Maldición. Al amanecer echamos un vistazo a la web de Myshiptracking para ver si el ferry venía de camino... Nos extrañó que apareciese atracado en Atenas, cuando tan solo faltaban 40 minutos para que zarpase con nosotros rumbo a Paros. Pese a ello nos dirigimos con prisas al puerto y tras soltar el coche buscamos gente con maletas...

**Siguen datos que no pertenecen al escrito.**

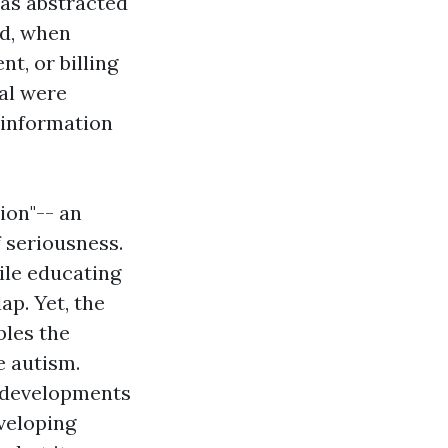
was abstracted
nd, when
t, or billing
al were
 information
ion"-- an
f seriousness.
ile educating
p. Yet, the
bles the
 autism.
r developments
eveloping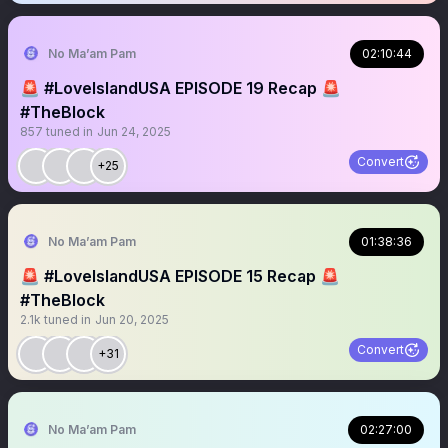
No Ma’am Pam
02:10:44
🚨 #LoveIslandUSA EPISODE 19 Recap 🚨
#TheBlock
857
tuned in
Jun 24, 2025
Convert
+25
No Ma’am Pam
01:38:36
🚨 #LoveIslandUSA EPISODE 15 Recap 🚨
#TheBlock
2.1k
tuned in
Jun 20, 2025
Convert
+31
No Ma’am Pam
02:27:00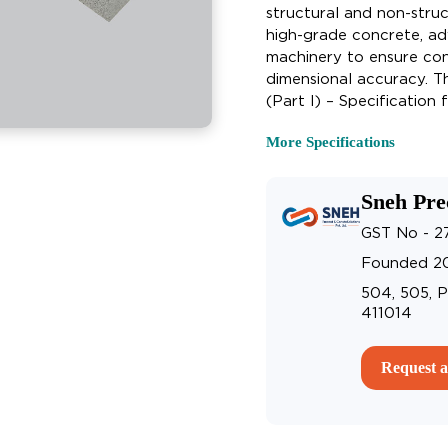
structural and non-struc
high-grade concrete, a
machinery to ensure cons
dimensional accuracy. T
(Part I) – Specification
More Specifications
Sneh Pre
GST No - 
Founded 2
504, 505, P
411014
Request a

Nos sentamos en un banco y comenzamos a ver movimiento de gente en diversas direcciones. Mal rollo. Un muchacho llegó con unos tickets y los mostró a su novia, que estaba sentada junto a nosotros, comentándole que el ferry hacia Koufonisia zarparía a las 15 h. No pudimos evitar callarnos y le preguntamos qué pasaba con Seajets. Nos dijo que los domingos no zarpa ningún ferry de esa compañía. Bueno, ataque de histeria, llantos y desesperación... Vale, no por parte de los tres, sino solo de un tercio, y es que mamá es muy emocional.

Carrera hacia la oficina de viajes del puerto, cambio de billetes entre lágrimas, diálogo estúpido e incoherente con un griego que apenas podía defenderse en inglés y 20€ más invertidos en ferrys. Seajets jamás respondió a los emails de quejas: nos habían vendido por internet unos billetes para un trayecto que los domingos no se practicaba. Así que nos comimos un problema que nos quitó medio día de viaje. Por ello os recomendamos que antes de comprar los tickets consultéis con la naviera el horario exacto. Gran fallo por parte nuestra en este caso y un cero para Seajets. Nunca más.

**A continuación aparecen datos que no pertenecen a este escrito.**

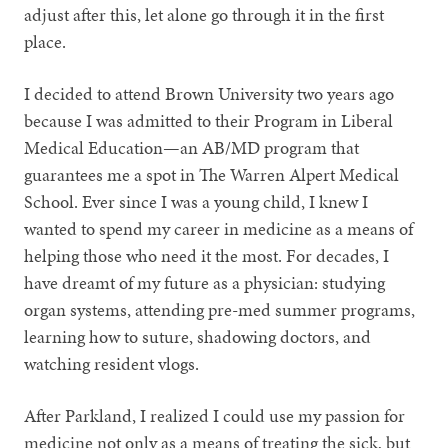
adjust after this, let alone go through it in the first
place.
I decided to attend Brown University two years ago
because I was admitted to their Program in Liberal
Medical Education—an AB/MD program that
guarantees me a spot in The Warren Alpert Medical
School. Ever since I was a young child, I knew I
wanted to spend my career in medicine as a means of
helping those who need it the most. For decades, I
have dreamt of my future as a physician: studying
organ systems, attending pre-med summer programs,
learning how to suture, shadowing doctors, and
watching resident vlogs.
After Parkland, I realized I could use my passion for
medicine not only as a means of treating the sick, but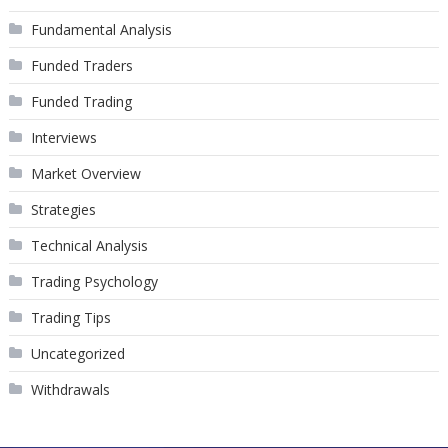
Fundamental Analysis
Funded Traders
Funded Trading
Interviews
Market Overview
Strategies
Technical Analysis
Trading Psychology
Trading Tips
Uncategorized
Withdrawals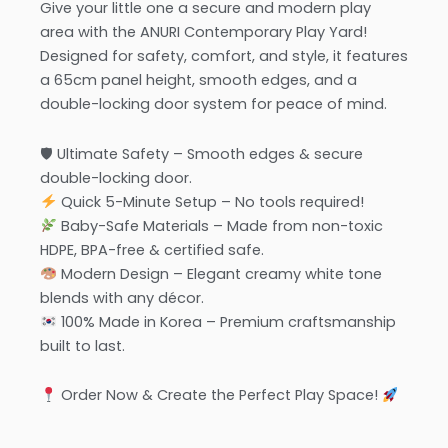
Give your little one a secure and modern play
area with the ANURI Contemporary Play Yard!
Designed for safety, comfort, and style, it features
a 65cm panel height, smooth edges, and a
double-locking door system for peace of mind.
🛡 Ultimate Safety – Smooth edges & secure
double-locking door.
Quick 5-Minute Setup – No tools required!
Baby-Safe Materials – Made from non-toxic
HDPE, BPA-free & certified safe.
Modern Design – Elegant creamy white tone
blends with any décor.
100% Made in Korea – Premium craftsmanship
built to last.
Order Now & Create the Perfect Play Space!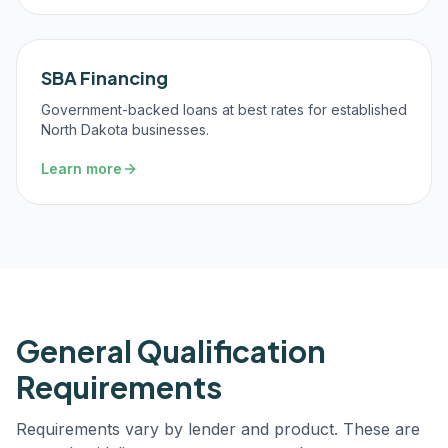
SBA Financing
Government-backed loans at best rates for established
North Dakota businesses.
Learn more
General Qualification
Requirements
Requirements vary by lender and product. These are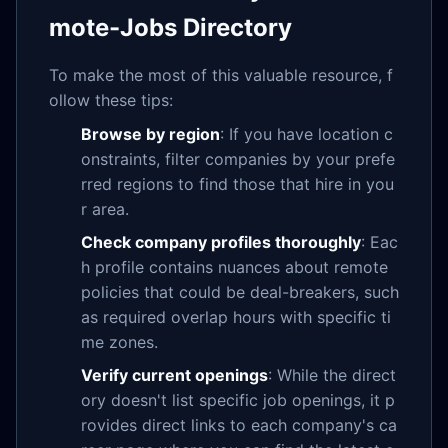
mote-Jobs Directory
To make the most of this valuable resource, f
ollow these tips:
Browse by region
: If you have location c
onstraints, filter companies by your prefe
rred regions to find those that hire in you
r area.
Check company profiles thoroughly
: Eac
h profile contains nuances about remote
policies that could be deal-breakers, such
as required overlap hours with specific ti
me zones.
Verify current openings
: While the direct
ory doesn't list specific job openings, it p
rovides direct links to each company's ca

La mañana dio mucho de sí. Teníamos disponibles unas 6 horas de aburrimiento. Desayunamos en el puerto acompañados durante un buen rato por un extranjero solitario que no dejó de recomendarnos los ferrys grandes y lentos como los de Blue Star. Este curioso señor insistió en que en nuestra pareja, como en casi todas, la mujer es mucho más emocional que el hombre. Que sí, que sí... (es que montamos un show).

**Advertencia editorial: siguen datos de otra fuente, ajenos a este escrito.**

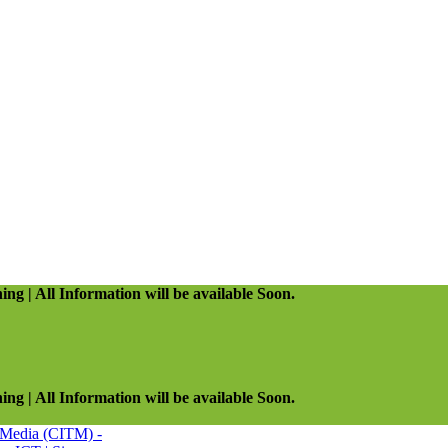
ing | All Information will be available Soon.
ing | All Information will be available Soon.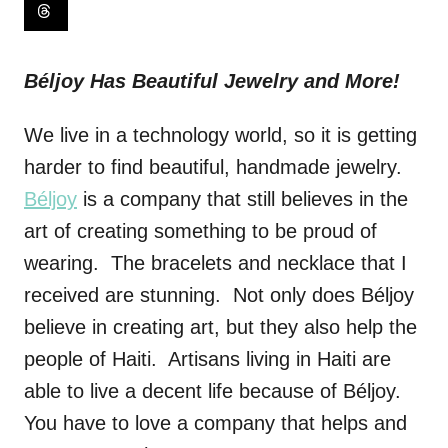
Béljoy Has Beautiful Jewelry and More!
We live in a technology world, so it is getting
harder to find beautiful, handmade jewelry.
Béljoy
is a company that still believes in the
art of creating something to be proud of
wearing. The bracelets and necklace that I
received are stunning. Not only does Béljoy
believe in creating art, but they also help the
people of Haiti. Artisans living in Haiti are
able to live a decent life because of Béljoy.
You have to love a company that helps and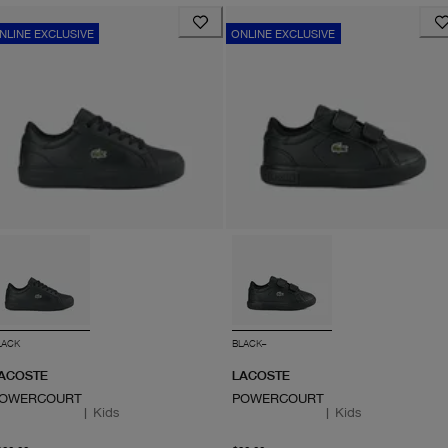
NLINE EXCLUSIVE
ONLINE EXCLUSIVE
LACK
BLACK--
ACOSTE
LACOSTE
OWERCOURT
POWERCOURT
|
Kids
|
Kids
From current price $100.00
From current price $90.0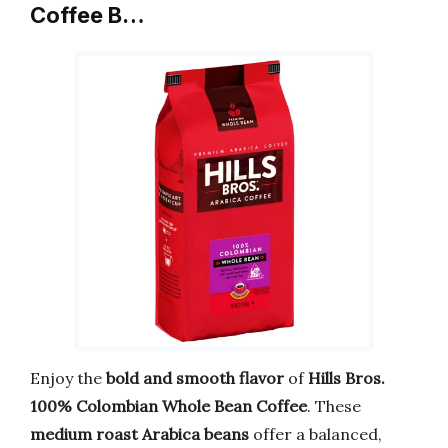
Coffee B…
Enjoy the
bold and smooth flavor
of
Hills Bros.
100% Colombian Whole Bean Coffee
. These
medium roast Arabica beans
offer a balanced,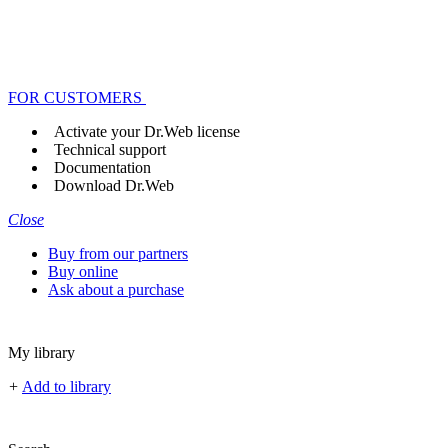
FOR CUSTOMERS
Activate your Dr.Web license
Technical support
Documentation
Download Dr.Web
Close
Buy from our partners
Buy online
Ask about a purchase
My library
+
Add to library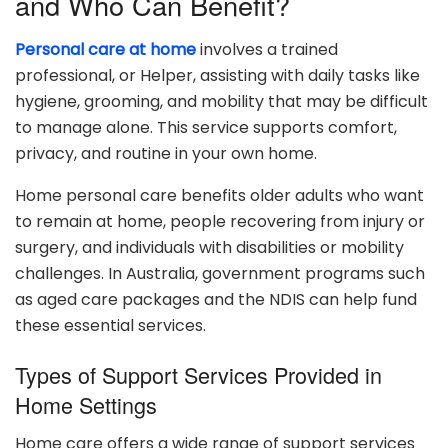
and Who Can Benefit?
Personal care at home
involves a trained
professional, or Helper, assisting with daily tasks like
hygiene, grooming, and mobility that may be difficult
to manage alone. This service supports comfort,
privacy, and routine in your own home.
Home personal care benefits older adults who want
to remain at home, people recovering from injury or
surgery, and individuals with disabilities or mobility
challenges. In Australia, government programs such
as aged care packages and the NDIS can help fund
these essential services.
Types of Support Services Provided in
Home Settings
Home care offers a wide range of support services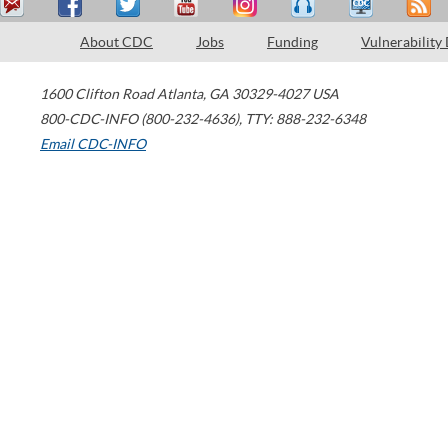
About CDC
Jobs
Funding
Vulnerability
1600 Clifton Road
Atlanta
,
GA
30329-4027
USA
800-CDC-INFO (800-232-4636)
,
TTY: 888-232-6348
Email CDC-INFO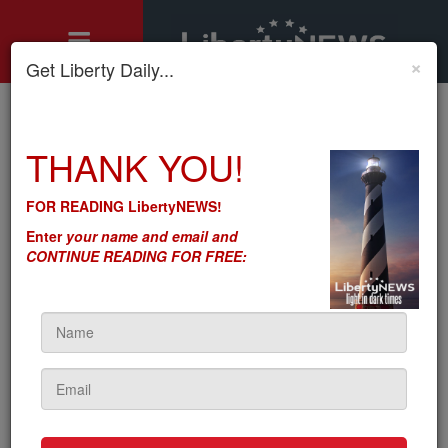
×
Get Liberty Daily...
Home
»
THANK YOU!
Motley's Rules
»
Anti-Intellectual Property? The Socialists-Communists Are
Anti-Intellectual Property?
FOR READING LibertyNEWS!
The Socialists-Communists
Enter
your name and email and
CONTINUE READING FOR FREE:
Are
by
Seton Motley
5sc
on September 25, 2023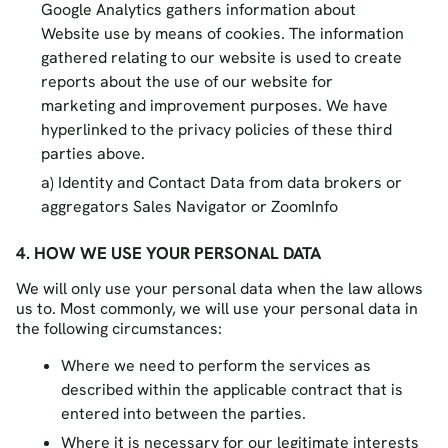
Google Analytics gathers information about
Website use by means of cookies. The information
gathered relating to our website is used to create
reports about the use of our website for
marketing and improvement purposes. We have
hyperlinked to the privacy policies of these third
parties above.
Identity and Contact Data from data brokers or
aggregators Sales Navigator or ZoomInfo
4. HOW WE USE YOUR PERSONAL DATA
We will only use your personal data when the law allows
us to. Most commonly, we will use your personal data in
the following circumstances:
Where we need to perform the services as
described within the applicable contract that is
entered into between the parties.
Where it is necessary for our legitimate interests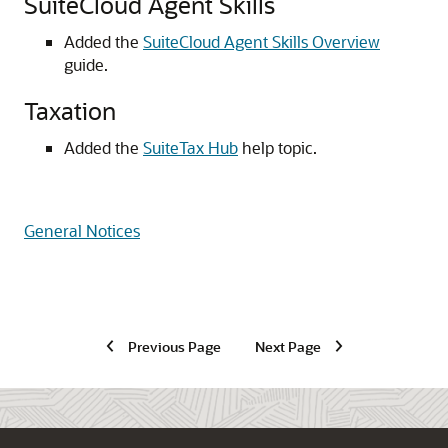
SuiteCloud Agent Skills
Added the
SuiteCloud Agent Skills Overview
guide.
Taxation
Added the
SuiteTax Hub
help topic.
General Notices
Previous Page
Next Page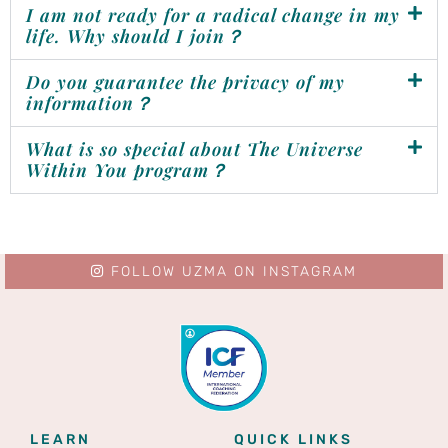
I am not ready for a radical change in my
life. Why should I join？
Do you guarantee the privacy of my
information？
What is so special about The Universe
Within You program？
FOLLOW UZMA ON INSTAGRAM
LEARN
QUICK LINKS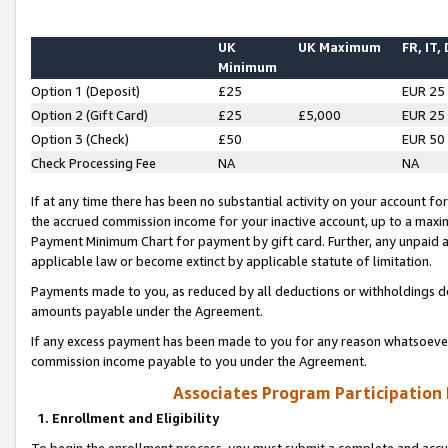
UK
UK Maximum
FR, IT,
Minimum
Option 1 (Deposit)
£25
EUR 25
Option 2 (Gift Card)
£25
£5,000
EUR 25
Option 3 (Check)
£50
EUR 50
Check Processing Fee
NA
NA
If at any time there has been no substantial activity on your account for 
the accrued commission income for your inactive account, up to a max
Payment Minimum Chart for payment by gift card. Further, any unpaid 
applicable law or become extinct by applicable statute of limitation.
Payments made to you, as reduced by all deductions or withholdings de
amounts payable under the Agreement.
If any excess payment has been made to you for any reason whatsoever,
commission income payable to you under the Agreement.
Associates Program Participation
1. Enrollment and Eligibility
To begin the enrollment process, you must submit a complete and accur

Dejamos las maletas en el renting hasta que llegara la hora de partir (se portaron genial los de Anemos) y paseamos por Katapola, descubriendo callejuelas y rincones con encanto, y a la hora de comer elegimos un bar muy chulo para zampar unos gyros, que por cierto estaban riquísimos. Así pasamos las horas hasta que por el horizonte vimos acercarse el ferry, otra vez de Seajets (¡qué horror!).


No había ferrys a Paros, pero sí a Naxos, a donde regresamos tras habernos despedido unos días atrás. Ya en el puerto y durante algo más de una hora admiramos de nuevo la Portara mientras saboreábamos un frappé en el café Relax. Por fin llegó la hora, a media tarde, de subir al gigante Blue Star. ¡Alucinante! Más lento pero chulísimo por dentro: un ferry amplio, confortable y moderno. Nada que ver con los mini-ferrys de Seajets, donde además resulta imposible tomar asiento junto a tu familia. Por cierto, no nos molestamos en localizar nuestros asientos, pues nos topamos con un salón lounge con wifi. ¡Toma ya!

Por fin, en menos de una hora, llegamos al puerto de Parikia, donde nos esperaba -ya informado sobre la no existencia del ferry del amanecer- nuestro casero, Hervé, que nos llevó hasta la casita, muy coqueta y cerca del puerto...  Pero no es el momento de dar más detalles sobre nuestra estancia de casi 4 días en Paros... ¡Así que hasta pronto!